I thought about all the brothers who have died throughout all time and all the siblings who have felt guilty or helpless at their brothers’ death. And I found myself breathing in regret and sorrow, not just for my own situation, but also in solidarity with everyone in the world who has lost a brother. I breathed in all our pain as I’d been taught to do in the ancient Tibetan Buddhist practice of tonglen, and breathed out compassion for all of us. As immediately as I had with my cancer friend, I felt the stability of strong human contact steadying me.

Now, when I think about the past and am confronted with my complicity in someone else’s misfortune, I do this practice. The regret doesn’t go away, yet I am returned to the feelings I experienced in the cancer support group.
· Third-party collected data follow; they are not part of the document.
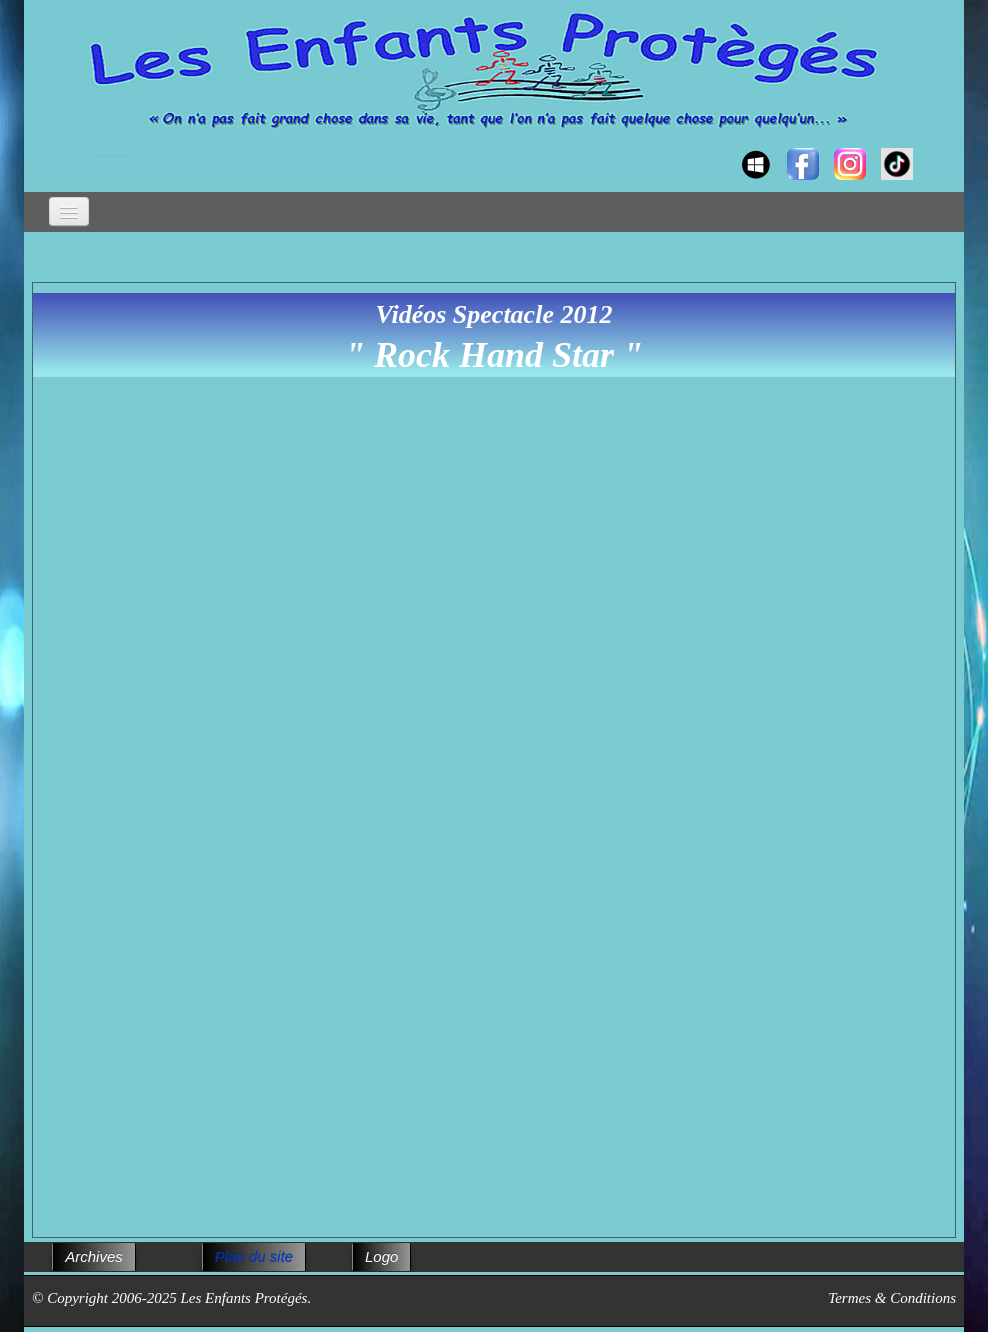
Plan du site (254, 1256)
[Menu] (69, 211)
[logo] (51, 146)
Comforting that young man, I realized that my brother is alive in people who suffer, and while I cannot reach back in time to change his reality, I can aspire to touch him in others, to make myself available to act with delicacy and compassion toward my fellow human beings. Sometimes I cannot manage this brave maneuver, but at other times it is possible.

Recently, after several days of practice with the Tibetan Buddhist nun Tenzin Palmo, I and others were invited to take the Bodhisattva vow with her. This I did, experiencing it as the continuation of what I had been doing with tonglen and a support for further explorations. I breathe in guilt and sorrow and breathe out peace.